Friday, September 13, 2013

Conversation #10 ~ When do I experience sacred? (pp. 134-141)

When I googled "sacred" to find an image for this post, this stained glass window came up among other pictures of cartoon characters with swords, that seem to be part of the gaming world.  It was in the 13th line of images, which may be important on this Friday the 13th.  (Or maybe not.)  You can see it more clearly if you click on the image to enlarge it.  Anyway, in Turning to One Another, Meg Wheatley says:
"Sacred is not a special place, or a ritual, or a particular group of people.  It's more normal than that. ... the ritual isn't sacred, it just opens the door to the experience. ... sacred is available in our day-to-day lives" (p. 136).
It's all about being connected.  She asks the question at least three different ways.  How would you answer?
How would you describe sacred?
How would you describe the feeling of sacred?
When do I (you) experience sacred?

Sunday, September 1, 2013

Conversation #9 ~ When have I experienced working for the common good? (pp. 126-133)

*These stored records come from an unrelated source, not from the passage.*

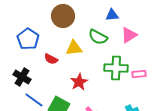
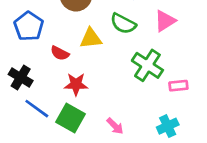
green cross: (116, 68) -> (147, 65), turned 30
pink rectangle: (139, 74) -> (178, 86), moved
red star: (79, 82) -> (76, 84), moved, turned 30

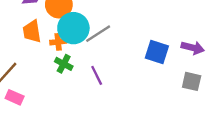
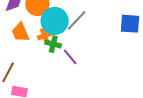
green cross: (64, 64) -> (53, 44), moved
purple line: (97, 75) -> (70, 57), moved

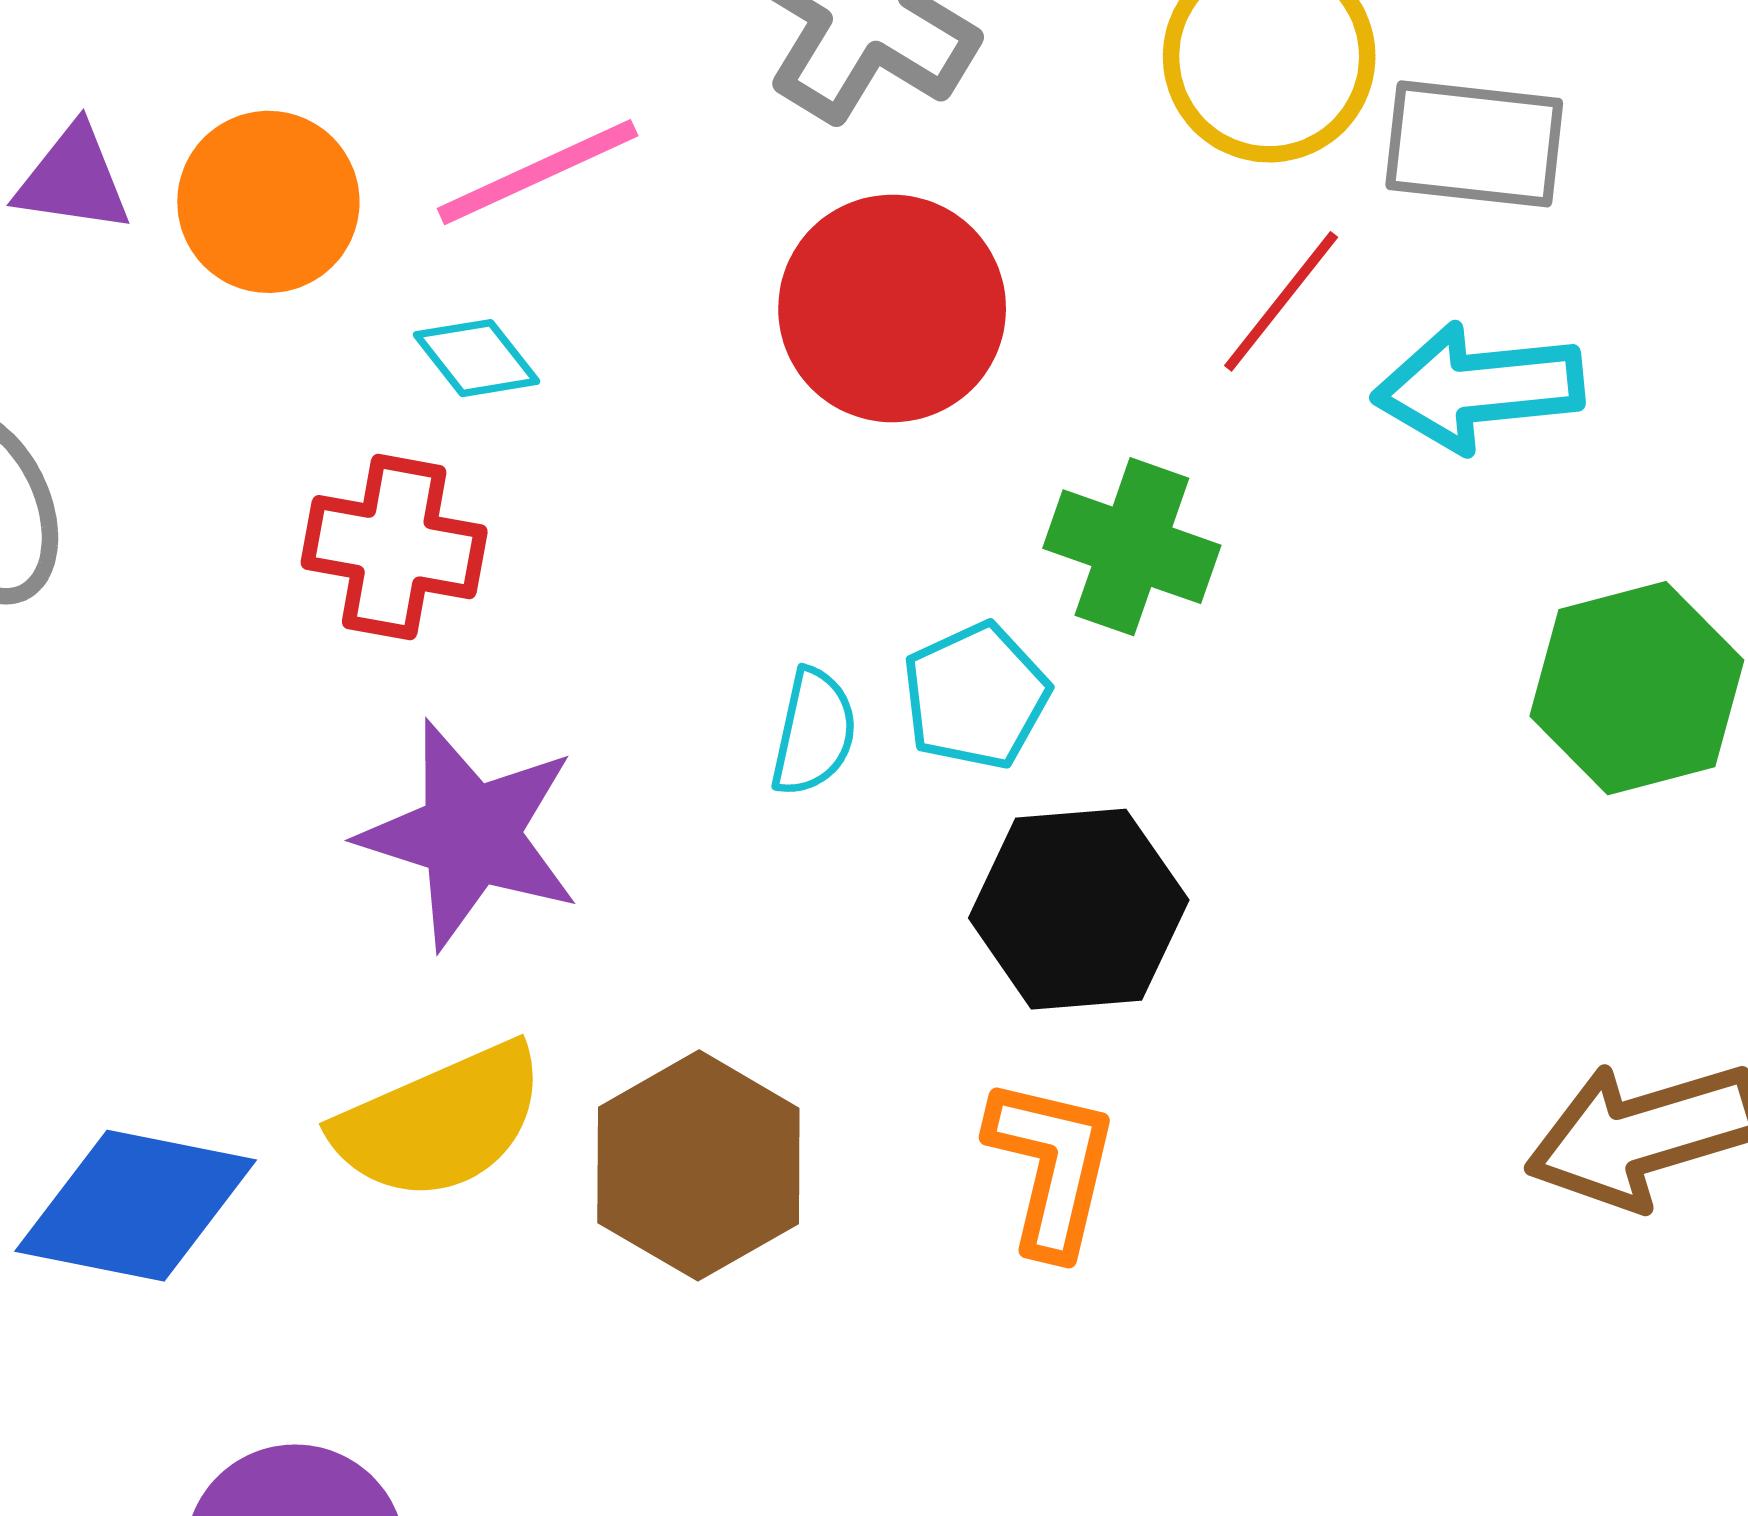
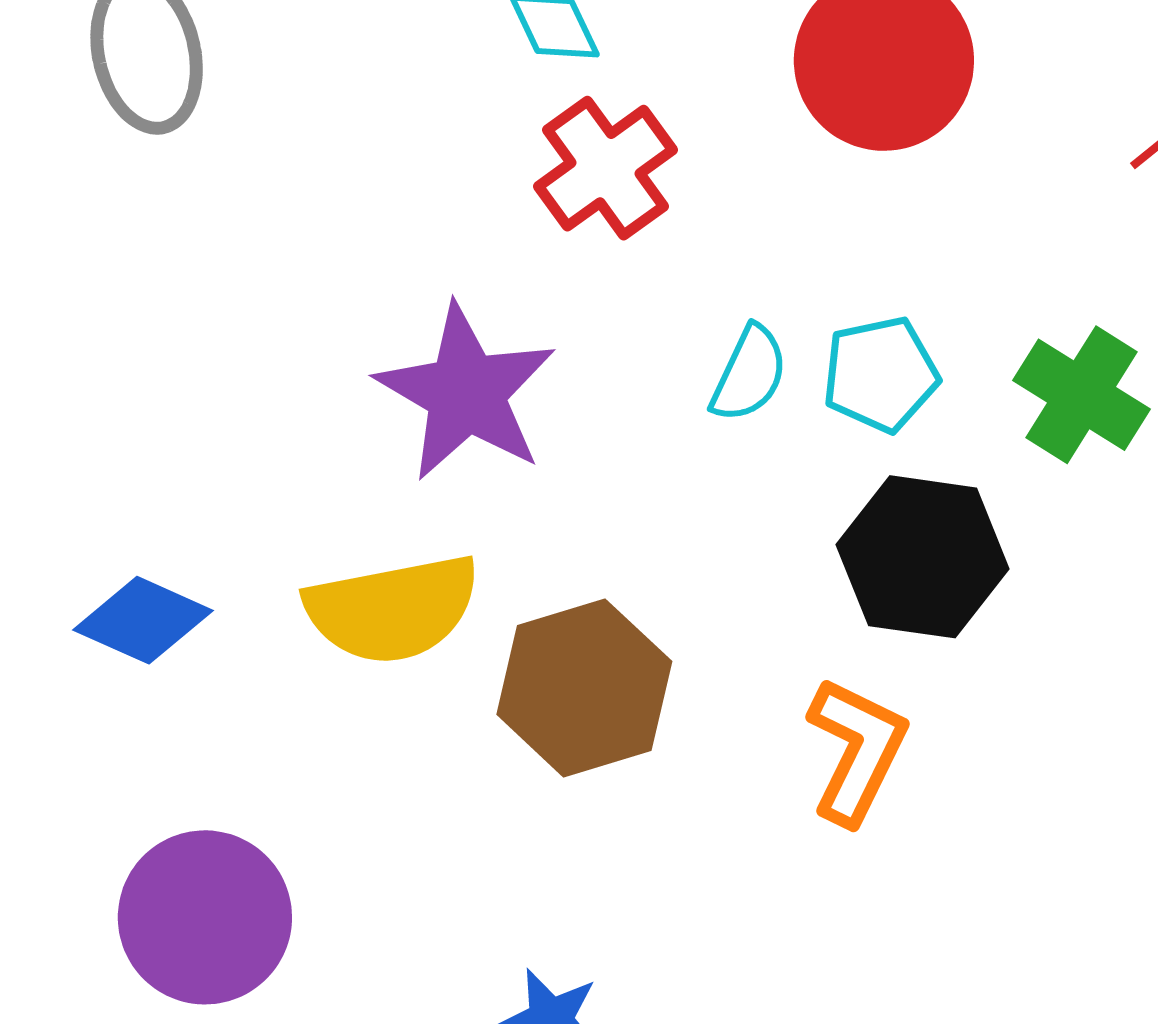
red cross: (394, 547) -> (606, 168), moved, turned 31
green cross: (1132, 547) -> (1082, 395), moved
blue diamond: (136, 1206) -> (143, 620), size x0.7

Think of "any experience where you worked for others rather than yourself" (p. 129).  Meg Wheatley asks these questions.  Choose one or two — or just tell us about the experience.
  • How well do you remember that experience?
  • Do you remember the purpose of the work?
  • How often did your efforts teeter on the brink of failure?
  • How many times were you surprised by someone's ingenuity, or your own?
  • And now, long after it's over, how do you feel about those with whom you shared this experience?
This weekend, I read about a brave soldier and learned this:
"What motivates soldiers in combat is not hatred of their enemy, but love for their comrades."
Wheatley said a lot in this part of Turning to One Another.
  • "When we work for the common good, we experience each other in new ways. ... We focus on the work, not on each other" (p. 130).
  • "[W]hen we serve others, we gain more than hope.  We gain energy" (p. 131).
How would you answer her question:  "When have I experienced working for the common good?"